The development is being paid for with a mix of funding from the state's Executive Office of Housing and Livable Communities — which funded more than half of the project — the U.S. Department of Housing and Urban Development, the city and the nonprofit Massachusetts Housing & Shelter Alliance. The housing authority also obtained some loans.
Worcester experienced a 30% increase in adult homelessness from March of 2022 to February of this year, according to Leah Bradley, CEO of Central Massachusetts Housing Alliance. The nonprofit runs family shelter and rental assistance programs and is the lead agency for the regional Continuum of Care, a regional planning body required by HUD to work toward solutions to homelessness.
Richard Gonzalez, a recovery coach who works for Worcester's Department of Health and Human Services, said the need for more supportive housing is highlighted by losses in the city just in the last few days.
Two women he had been trying to help, both of whom were living in tents and were struggling with addiction, died of overdoses, Gonzalez said.
"It's very hard — even when they had the desire to get up and stay clean — living in a tent with the condition of loneliness, all the things you're lacking in life. All that affects emotions," Gonzalez said. "I've got my phone full of pictures of a lot of homeless people that have died ... and the pain is a reality. ... We need housing."
Corrales has been consulting other housing authorities in the region who've asked for more information on how they might explore developing permanent supportive housing on land they own.
Joe Finn, president of the Massachusetts Housing & Shelter Alliance, applauded the move.

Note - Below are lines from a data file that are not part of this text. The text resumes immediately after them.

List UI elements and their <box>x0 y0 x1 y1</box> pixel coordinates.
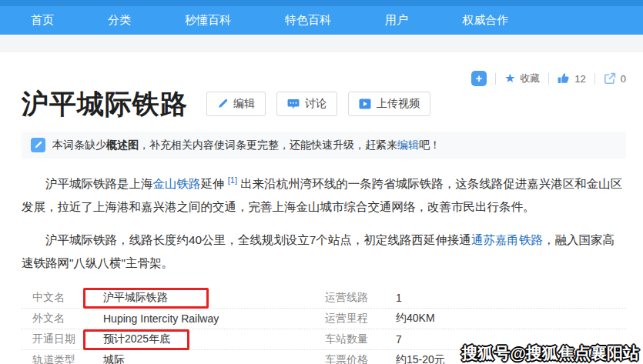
info-label: 运营线路 <box>325 291 396 305</box>
tongsujiayong-railway-link[interactable]: 通苏嘉甬铁路 <box>471 233 543 246</box>
info-value: 城际 <box>103 353 125 364</box>
share-count: 0 <box>621 73 626 85</box>
entry-action-row: + ★ 收藏 12 0 <box>22 71 626 86</box>
info-value: 约40KM <box>396 312 435 326</box>
highlight-box: 沪平城际铁路 <box>83 288 209 309</box>
info-row-english-name: 外文名 Huping Intercity Railway <box>22 309 323 329</box>
reference-1-link[interactable]: [1] <box>228 175 237 185</box>
divider <box>594 73 595 85</box>
nav-item-miaodong[interactable]: 秒懂百科 <box>185 13 231 28</box>
top-navigation: 首页 分类 秒懂百科 特色百科 用户 权威合作 <box>0 0 643 35</box>
nav-item-home[interactable]: 首页 <box>31 13 54 28</box>
info-value: Huping Intercity Railway <box>103 312 219 325</box>
info-label: 车票价格 <box>325 353 396 364</box>
collect-button[interactable]: ★ 收藏 <box>504 72 540 85</box>
entry-content: + ★ 收藏 12 0 沪平城际铁路 编辑 讨论 <box>0 71 643 364</box>
title-buttons: 编辑 讨论 上传视频 <box>206 92 430 116</box>
notice-edit-link[interactable]: 编辑 <box>397 139 419 151</box>
info-label: 车站数量 <box>325 332 396 346</box>
missing-overview-notice: 本词条缺少概述图，补充相关内容使词条更完整，还能快速升级，赶紧来编辑吧！ <box>22 132 626 159</box>
info-label: 运营里程 <box>325 312 396 326</box>
info-value: 7 <box>396 333 402 346</box>
p1-text: 延伸 <box>201 177 225 190</box>
jinshan-railway-link[interactable]: 金山铁路 <box>153 177 201 190</box>
p1-text: 沪平城际铁路是上海 <box>45 177 153 190</box>
like-button[interactable]: 12 <box>558 72 585 85</box>
pencil-icon <box>217 99 228 109</box>
nav-item-category[interactable]: 分类 <box>108 13 131 28</box>
info-value: 沪平城际铁路 <box>103 291 168 305</box>
info-row-track-type: 轨道类型 城际 <box>22 350 323 364</box>
info-value: 1 <box>396 292 402 304</box>
info-column-left: 中文名 沪平城际铁路 外文名 Huping Intercity Railway … <box>22 288 323 364</box>
info-value: 预计2025年底 <box>103 332 170 346</box>
info-value: 约15-20元 <box>396 353 445 364</box>
info-row-lines: 运营线路 1 <box>323 288 626 309</box>
thumbs-up-icon <box>558 72 570 85</box>
highlight-box: 预计2025年底 <box>83 329 189 350</box>
divider <box>495 73 496 85</box>
edit-button-label: 编辑 <box>233 97 255 111</box>
nav-item-users[interactable]: 用户 <box>385 13 408 28</box>
edit-pencil-icon <box>31 138 45 152</box>
share-button[interactable]: 0 <box>604 72 626 85</box>
collect-label: 收藏 <box>520 72 540 85</box>
upload-video-button[interactable]: 上传视频 <box>348 92 430 116</box>
info-row-chinese-name: 中文名 沪平城际铁路 <box>22 288 323 309</box>
divider <box>548 73 549 85</box>
upload-video-button-label: 上传视频 <box>377 97 420 111</box>
notice-middle: ，补充相关内容使词条更完整，还能快速升级，赶紧来 <box>139 139 397 151</box>
nav-item-featured[interactable]: 特色百科 <box>285 13 331 28</box>
video-play-icon <box>359 99 371 109</box>
edit-button[interactable]: 编辑 <box>206 92 266 116</box>
sohu-watermark: 搜狐号@搜狐焦点襄阳站 <box>462 342 639 364</box>
like-count: 12 <box>574 73 585 85</box>
share-icon <box>604 72 616 85</box>
page-title: 沪平城际铁路 <box>22 88 188 120</box>
notice-prefix: 本词条缺少 <box>52 139 106 151</box>
p2-text: 沪平城际铁路，线路长度约40公里，全线规划设立7个站点，初定线路西延伸接通 <box>45 233 471 246</box>
intro-paragraph-2: 沪平城际铁路，线路长度约40公里，全线规划设立7个站点，初定线路西延伸接通通苏嘉… <box>22 229 626 275</box>
nav-item-authority[interactable]: 权威合作 <box>462 13 508 28</box>
notice-bold: 概述图 <box>106 139 139 151</box>
info-label: 轨道类型 <box>32 353 103 364</box>
info-label: 外文名 <box>32 312 103 326</box>
comment-icon <box>287 99 300 109</box>
title-row: 沪平城际铁路 编辑 讨论 上传视频 <box>22 88 626 120</box>
add-button[interactable]: + <box>471 71 487 86</box>
info-row-mileage: 运营里程 约40KM <box>323 309 626 329</box>
info-row-open-date: 开通日期 预计2025年底 <box>22 329 323 350</box>
star-icon: ★ <box>504 72 515 85</box>
intro-paragraph-1: 沪平城际铁路是上海金山铁路延伸 [1] 出来沿杭州湾环线的一条跨省城际铁路，这条… <box>22 169 626 219</box>
discuss-button[interactable]: 讨论 <box>276 92 337 116</box>
subnav-strip <box>0 35 643 52</box>
notice-suffix: 吧！ <box>419 139 440 151</box>
notice-text: 本词条缺少概述图，补充相关内容使词条更完整，还能快速升级，赶紧来编辑吧！ <box>52 139 440 152</box>
discuss-button-label: 讨论 <box>305 97 327 111</box>
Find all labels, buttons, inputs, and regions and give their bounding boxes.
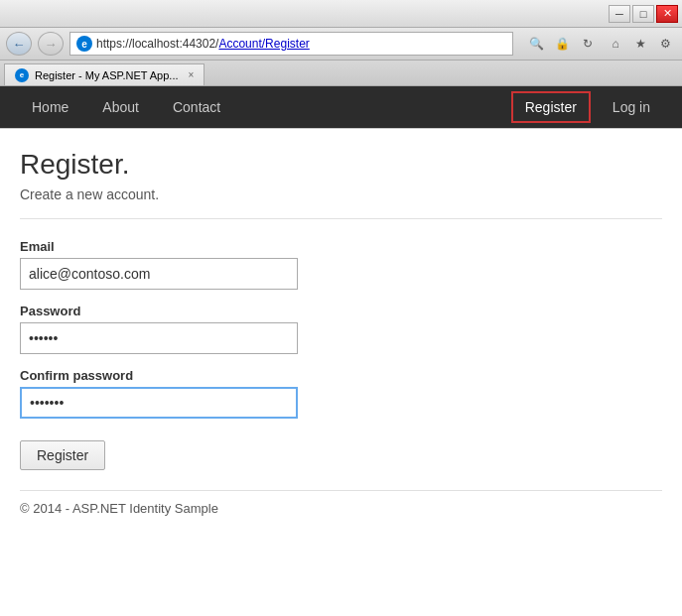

"Imagine for a moment ... if we were able to engage all of our local housing authorities across the commonwealth to create this type of housing with these services and these resources," said Finn, who helped spearhead the Worcester project. "We would certainly be well on our way to ending the reality of chronic homelessness."
The housing and shelter alliance is part of a coalition of advocates, social service providers, developers and philanthropists that's been analyzing homelessness data and developing a proposal to scale up affordable housing in Massachusetts. According to the group, 10,000 additional units of permanent supportive housing are needed by 2030.
But securing funding for such projects is often a long, arduous process. Officials in Worcester had to apply for funding from the state multiple times as the project got delayed and costs rose.
Augustus, the state housing secretary and former Worcester city manager, said he hopes the Healey administration's $4 billion Affordable Homes Act will become law and make such projects easier to develop.
"One of the things we're doing is trying to have more money so we can not have to wait [through] multiple rounds of funding. And that's what happens [currently]. A lot of the times you can't fund 100% of the project," Augustus said.
The first tenants are expected to move into the new building in about a month. Agencies and outreach workers in Worcester who provide services to people who are chronically homeless are identifying potential applicants for the units.